▶ Aim of the exercise: Each record, minus any picture, should be returned exactly as written.

--- Excerpted data ---

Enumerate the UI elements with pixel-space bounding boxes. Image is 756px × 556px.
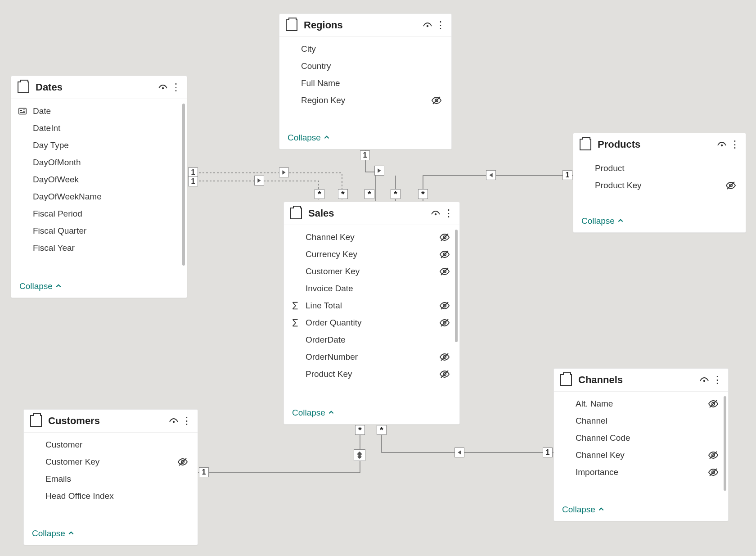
table-dates[interactable]: Dates ⋮ Date DateInt Day Type DayOfMonth… [11,76,187,298]
field-row[interactable]: Line Total [284,297,459,314]
field-row[interactable]: DayOfWeekName [11,188,187,205]
field-row[interactable]: Order Quantity [284,314,459,331]
field-row[interactable]: Customer [24,436,198,453]
field-row[interactable]: Region Key [279,92,451,109]
collapse-button[interactable]: Collapse [581,216,624,226]
visibility-icon[interactable] [430,208,441,219]
hidden-icon [177,456,189,468]
table-header[interactable]: Channels ⋮ [554,369,728,392]
field-row[interactable]: Country [279,58,451,75]
visibility-icon[interactable] [716,139,728,150]
card-field-icon [18,106,33,116]
filter-both-icon [354,449,365,461]
table-icon [580,139,591,150]
field-list-container: Product Product Key [573,156,746,212]
field-row[interactable]: Customer Key [284,263,459,280]
visibility-icon[interactable] [157,81,169,93]
cardinality-one: 1 [360,150,370,160]
field-row[interactable]: Fiscal Quarter [11,222,187,240]
field-list: Date DateInt Day Type DayOfMonth DayOfWe… [11,103,187,257]
collapse-button[interactable]: Collapse [32,529,74,538]
field-row[interactable]: Full Name [279,75,451,92]
chevron-up-icon [617,216,624,226]
filter-arrow-icon [279,167,289,177]
filter-arrow-icon [454,448,464,457]
field-row[interactable]: DayOfMonth [11,154,187,171]
cardinality-one: 1 [188,176,198,186]
collapse-button[interactable]: Collapse [562,505,604,515]
field-list-container: Date DateInt Day Type DayOfMonth DayOfWe… [11,99,187,277]
table-header[interactable]: Customers ⋮ [24,410,198,433]
more-options-icon[interactable]: ⋮ [171,81,180,93]
visibility-icon[interactable] [698,374,710,386]
filter-arrow-icon [254,176,264,185]
filter-arrow-icon [486,170,496,180]
field-row[interactable]: OrderDate [284,331,459,348]
field-row[interactable]: Head Office Index [24,488,198,505]
chevron-up-icon [328,408,334,418]
table-channels[interactable]: Channels ⋮ Alt. Name Channel Channel Cod… [554,368,729,521]
collapse-button[interactable]: Collapse [292,408,334,418]
table-sales[interactable]: Sales ⋮ Channel Key Currency Key Custome… [284,202,460,425]
scrollbar[interactable] [182,104,185,266]
more-options-icon[interactable]: ⋮ [713,374,722,386]
scrollbar[interactable] [724,396,726,491]
table-title: Channels [578,374,698,386]
cardinality-one: 1 [543,448,553,457]
field-row[interactable]: Channel [554,412,728,429]
hidden-icon [725,180,737,191]
more-options-icon[interactable]: ⋮ [182,415,191,427]
field-row[interactable]: DayOfWeek [11,171,187,188]
table-header[interactable]: Products ⋮ [573,133,746,156]
field-list-container: Channel Key Currency Key Customer Key In… [284,225,459,403]
cardinality-many: * [315,189,324,199]
field-row[interactable]: OrderNumber [284,348,459,366]
more-options-icon[interactable]: ⋮ [436,19,445,31]
scrollbar[interactable] [455,230,458,342]
cardinality-many: * [338,189,348,199]
hidden-icon [707,466,719,478]
field-row[interactable]: Emails [24,470,198,488]
table-icon [290,208,302,219]
collapse-button[interactable]: Collapse [288,133,330,143]
table-products[interactable]: Products ⋮ Product Product Key Collapse [573,133,746,233]
visibility-icon[interactable] [168,415,180,427]
more-options-icon[interactable]: ⋮ [444,208,453,219]
chevron-up-icon [68,529,74,538]
field-row[interactable]: Product Key [573,177,746,194]
field-row[interactable]: Product [573,160,746,177]
field-row[interactable]: DateInt [11,120,187,137]
field-row[interactable]: Currency Key [284,246,459,263]
field-row[interactable]: Fiscal Period [11,205,187,222]
table-header[interactable]: Regions ⋮ [279,14,451,37]
table-header[interactable]: Sales ⋮ [284,202,459,225]
table-customers[interactable]: Customers ⋮ Customer Customer Key Emails… [23,409,198,545]
field-row[interactable]: Product Key [284,366,459,383]
field-row[interactable]: Alt. Name [554,395,728,412]
cardinality-many: * [377,425,387,435]
model-canvas[interactable]: 1 1 1 1 * * * * * * * 1 1 Regions ⋮ City… [0,0,756,556]
field-row[interactable]: Customer Key [24,453,198,470]
field-row[interactable]: Invoice Date [284,280,459,297]
field-row[interactable]: City [279,41,451,58]
field-row[interactable]: Channel Code [554,429,728,447]
field-row[interactable]: Channel Key [284,229,459,246]
table-header[interactable]: Dates ⋮ [11,76,187,99]
more-options-icon[interactable]: ⋮ [730,139,739,150]
table-title: Dates [36,81,157,93]
hidden-icon [707,398,719,410]
field-row[interactable]: Day Type [11,137,187,154]
hidden-icon [439,249,450,260]
cardinality-many: * [364,189,374,199]
table-icon [560,374,572,386]
field-row[interactable]: Importance [554,464,728,481]
collapse-button[interactable]: Collapse [19,281,62,291]
table-title: Customers [48,415,168,427]
table-regions[interactable]: Regions ⋮ City Country Full Name Region … [279,14,452,149]
field-row[interactable]: Channel Key [554,447,728,464]
field-row[interactable]: Date [11,103,187,120]
hidden-icon [439,368,450,380]
cardinality-one: 1 [562,170,572,180]
visibility-icon[interactable] [422,19,433,31]
field-row[interactable]: Fiscal Year [11,240,187,257]
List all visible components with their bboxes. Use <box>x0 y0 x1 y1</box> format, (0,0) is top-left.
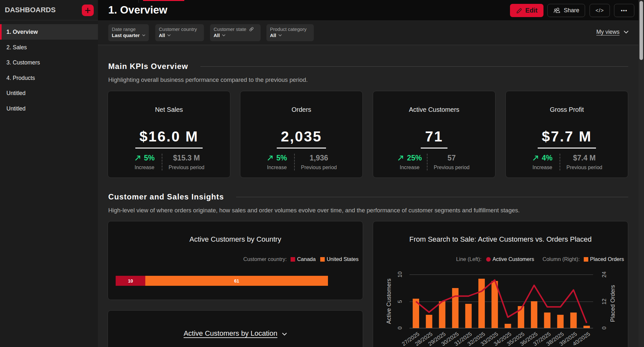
svg-text:Active Customers: Active Customers <box>386 278 392 324</box>
svg-text:10: 10 <box>397 272 403 278</box>
svg-text:0: 0 <box>601 326 607 329</box>
svg-text:24: 24 <box>601 272 607 278</box>
svg-text:0: 0 <box>397 326 403 329</box>
svg-text:5: 5 <box>397 300 403 303</box>
svg-text:Placed Orders: Placed Orders <box>610 285 616 322</box>
svg-text:12: 12 <box>601 299 607 305</box>
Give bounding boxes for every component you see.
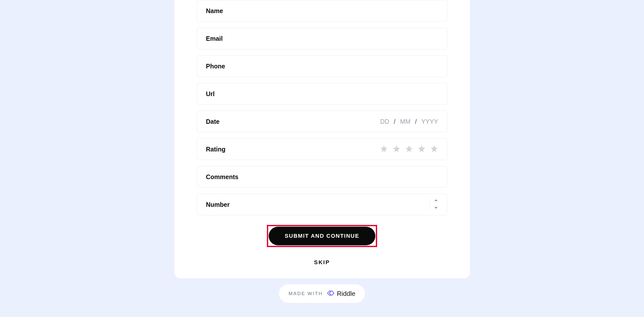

---

▶ Problem solution:
Enumerate the UI elements with pixel-space bounding boxes. Image is 756px × 556px.
table-dates[interactable]: Dates ⋮ Date DateInt Day Type DayOfMonth… [11,76,187,298]
field-row[interactable]: Line Total [284,297,459,314]
field-row[interactable]: DayOfWeekName [11,188,187,205]
field-row[interactable]: Order Quantity [284,314,459,331]
field-row[interactable]: Customer [24,436,198,453]
field-row[interactable]: Region Key [279,92,451,109]
collapse-button[interactable]: Collapse [581,216,624,226]
visibility-icon[interactable] [430,208,441,219]
hidden-icon [177,456,189,468]
table-header[interactable]: Channels ⋮ [554,369,728,392]
field-row[interactable]: Country [279,58,451,75]
visibility-icon[interactable] [716,139,728,150]
card-field-icon [18,106,33,116]
filter-both-icon [354,449,365,461]
table-icon [580,139,591,150]
field-list-container: Product Product Key [573,156,746,212]
field-row[interactable]: Customer Key [284,263,459,280]
visibility-icon[interactable] [157,81,169,93]
cardinality-one: 1 [360,150,370,160]
field-row[interactable]: Fiscal Quarter [11,222,187,240]
field-list: Date DateInt Day Type DayOfMonth DayOfWe… [11,103,187,257]
collapse-button[interactable]: Collapse [32,529,74,538]
field-row[interactable]: Full Name [279,75,451,92]
chevron-up-icon [617,216,624,226]
filter-arrow-icon [279,167,289,177]
filter-arrow-icon [454,448,464,457]
field-row[interactable]: DayOfMonth [11,154,187,171]
cardinality-one: 1 [188,176,198,186]
collapse-button[interactable]: Collapse [562,505,604,515]
field-list-container: Date DateInt Day Type DayOfMonth DayOfWe… [11,99,187,277]
table-header[interactable]: Customers ⋮ [24,410,198,433]
more-options-icon[interactable]: ⋮ [171,81,180,93]
visibility-icon[interactable] [698,374,710,386]
filter-arrow-icon [254,176,264,185]
filter-arrow-icon [486,170,496,180]
field-row[interactable]: OrderDate [284,331,459,348]
field-row[interactable]: Head Office Index [24,488,198,505]
chevron-up-icon [328,408,334,418]
table-channels[interactable]: Channels ⋮ Alt. Name Channel Channel Cod… [554,368,729,521]
collapse-button[interactable]: Collapse [292,408,334,418]
table-sales[interactable]: Sales ⋮ Channel Key Currency Key Custome… [284,202,460,425]
scrollbar[interactable] [182,104,185,266]
more-options-icon[interactable]: ⋮ [713,374,722,386]
scrollbar[interactable] [724,396,726,491]
table-title: Channels [578,374,698,386]
cardinality-one: 1 [543,448,553,457]
field-row[interactable]: Channel [554,412,728,429]
hidden-icon [725,180,737,191]
more-options-icon[interactable]: ⋮ [182,415,191,427]
field-row[interactable]: DayOfWeek [11,171,187,188]
table-header[interactable]: Products ⋮ [573,133,746,156]
field-list-container: Channel Key Currency Key Customer Key In… [284,225,459,403]
cardinality-many: * [315,189,324,199]
field-row[interactable]: OrderNumber [284,348,459,366]
more-options-icon[interactable]: ⋮ [436,19,445,31]
scrollbar[interactable] [455,230,458,342]
cardinality-many: * [338,189,348,199]
hidden-icon [707,466,719,478]
field-row[interactable]: Emails [24,470,198,488]
table-icon [290,208,302,219]
collapse-button[interactable]: Collapse [288,133,330,143]
table-products[interactable]: Products ⋮ Product Product Key Collapse [573,133,746,233]
visibility-icon[interactable] [168,415,180,427]
more-options-icon[interactable]: ⋮ [444,208,453,219]
chevron-up-icon [68,529,74,538]
field-row[interactable]: Product Key [573,177,746,194]
field-row[interactable]: Product [573,160,746,177]
field-row[interactable]: DateInt [11,120,187,137]
field-row[interactable]: Currency Key [284,246,459,263]
field-row[interactable]: Fiscal Period [11,205,187,222]
table-header[interactable]: Regions ⋮ [279,14,451,37]
table-header[interactable]: Sales ⋮ [284,202,459,225]
table-customers[interactable]: Customers ⋮ Customer Customer Key Emails… [23,409,198,545]
field-row[interactable]: Product Key [284,366,459,383]
field-row[interactable]: Alt. Name [554,395,728,412]
cardinality-many: * [377,425,387,435]
model-canvas[interactable]: 1 1 1 1 * * * * * * * 1 1 Regions ⋮ City… [0,0,756,556]
field-row[interactable]: Customer Key [24,453,198,470]
field-row[interactable]: Invoice Date [284,280,459,297]
field-row[interactable]: City [279,41,451,58]
field-row[interactable]: Channel Code [554,429,728,447]
field-row[interactable]: Channel Key [284,229,459,246]
table-header[interactable]: Dates ⋮ [11,76,187,99]
more-options-icon[interactable]: ⋮ [730,139,739,150]
table-title: Dates [36,81,157,93]
hidden-icon [707,398,719,410]
field-row[interactable]: Day Type [11,137,187,154]
hidden-icon [439,249,450,260]
cardinality-many: * [364,189,374,199]
table-icon [560,374,572,386]
field-row[interactable]: Importance [554,464,728,481]
collapse-button[interactable]: Collapse [19,281,62,291]
table-title: Customers [48,415,168,427]
table-regions[interactable]: Regions ⋮ City Country Full Name Region … [279,14,452,149]
field-row[interactable]: Channel Key [554,447,728,464]
field-row[interactable]: Date [11,103,187,120]
hidden-icon [439,368,450,380]
cardinality-one: 1 [562,170,572,180]
visibility-icon[interactable] [422,19,433,31]
field-row[interactable]: Fiscal Year [11,240,187,257]
List all visible components with their bboxes. Use <box>x0 y0 x1 y1</box> format, (0,0) is top-left.
svg-text:Active Customers: Active Customers <box>386 278 392 324</box>
svg-text:10: 10 <box>397 272 403 278</box>
svg-text:0: 0 <box>601 326 607 329</box>
svg-text:24: 24 <box>601 272 607 278</box>
svg-text:0: 0 <box>397 326 403 329</box>
svg-text:5: 5 <box>397 300 403 303</box>
svg-text:Placed Orders: Placed Orders <box>610 285 616 322</box>
svg-text:12: 12 <box>601 299 607 305</box>
Give bounding boxes for every component you see.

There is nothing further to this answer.